We account for not only the marketing use cases that swell during the holidays but also the follow-up messages that enable e-commerce, the purchase confirmations and shipping notifications, password resets, and every other mission critical email. We built a platform that seamlessly rises to the challenge. Happily, this year, like previous years, went off without a hitch as our customers smashed through the 10 billion email ceiling on both days. As a matter of fact, we’re thrilled to report that Twilio SendGrid processed 10.6 Billion emails on Black Friday and 10.3 Billion emails on Cyber Monday.
As exciting as the Black Friday and Cyber Monday numbers are, the real story is in the details of the overall performance of our platform and how our customers executed their holiday strategies. We processed over 64 Billion emails during Cyber Week, which was from Monday, November 20th to Monday, November 27th this year. We continue to see double digit growth in email processing year over year, affirming the importance of email as a primary channel for the entire commerce lifecycle.
Our email volumes grew 20.69% and 15.72% for Black Friday and Cyber Monday respectively. One of the questions we’re repeatedly asked is what is the driver of this much growth? Are more businesses adopting SendGrid to power their email, or are our existing customers sending more email? The answer, simply put, is both! Email continues to deliver significant ROI for every dollar of investment and is the most preferred channel for how recipients want to hear from businesses.
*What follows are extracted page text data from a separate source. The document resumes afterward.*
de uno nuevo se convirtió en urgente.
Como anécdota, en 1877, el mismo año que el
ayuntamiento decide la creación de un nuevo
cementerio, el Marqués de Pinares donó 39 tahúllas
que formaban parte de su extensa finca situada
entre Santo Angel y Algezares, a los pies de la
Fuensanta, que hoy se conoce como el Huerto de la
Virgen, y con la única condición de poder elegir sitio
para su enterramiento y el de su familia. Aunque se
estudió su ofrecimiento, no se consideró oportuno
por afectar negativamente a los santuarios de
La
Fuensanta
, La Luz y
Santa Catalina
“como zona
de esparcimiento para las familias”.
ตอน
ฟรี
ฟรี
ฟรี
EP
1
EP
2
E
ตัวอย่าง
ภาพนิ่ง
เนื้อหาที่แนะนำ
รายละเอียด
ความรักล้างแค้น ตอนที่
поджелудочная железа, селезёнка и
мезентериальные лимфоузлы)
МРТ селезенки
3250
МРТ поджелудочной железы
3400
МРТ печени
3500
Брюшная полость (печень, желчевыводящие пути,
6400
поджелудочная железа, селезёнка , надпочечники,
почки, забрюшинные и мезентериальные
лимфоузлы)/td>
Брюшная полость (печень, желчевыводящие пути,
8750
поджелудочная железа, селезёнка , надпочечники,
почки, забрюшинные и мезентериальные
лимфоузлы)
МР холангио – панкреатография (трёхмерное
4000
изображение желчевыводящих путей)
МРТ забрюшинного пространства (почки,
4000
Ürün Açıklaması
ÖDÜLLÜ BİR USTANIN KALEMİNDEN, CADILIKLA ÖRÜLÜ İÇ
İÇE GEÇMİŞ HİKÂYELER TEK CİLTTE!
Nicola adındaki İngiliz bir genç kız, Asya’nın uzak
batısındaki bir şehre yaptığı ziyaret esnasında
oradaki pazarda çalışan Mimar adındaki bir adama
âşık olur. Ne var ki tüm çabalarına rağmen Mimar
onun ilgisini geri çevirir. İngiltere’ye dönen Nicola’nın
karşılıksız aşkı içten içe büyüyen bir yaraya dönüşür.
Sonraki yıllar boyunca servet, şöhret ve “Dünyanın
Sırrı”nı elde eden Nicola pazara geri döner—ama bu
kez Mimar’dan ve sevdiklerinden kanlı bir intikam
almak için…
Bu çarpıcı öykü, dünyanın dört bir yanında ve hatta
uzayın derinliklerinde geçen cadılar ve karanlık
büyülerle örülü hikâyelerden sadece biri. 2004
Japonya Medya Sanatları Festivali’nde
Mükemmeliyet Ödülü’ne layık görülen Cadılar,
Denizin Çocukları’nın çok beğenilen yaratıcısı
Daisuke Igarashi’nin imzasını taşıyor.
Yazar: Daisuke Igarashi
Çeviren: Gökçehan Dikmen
Our busiest hour for email sending started at 6 a.m. PT on Friday, November 24th, during which we processed 805.5 million emails. This is a 21.3% increase from 2022. We then saw the most emails opened between 7 a.m. and 8 a.m. PT on Monday, November 27th. During this time, 73.3 million emails were opened, which is a 32.8% increase from 2022. This small but significant discrepancy between peak traffic and peak opens (aka engagement) suggests that Cyber Monday is indeed aptly named. Since it’s a work day for most of us, it makes sense that we’re more tied to our devices while getting back into the swing of our normal week.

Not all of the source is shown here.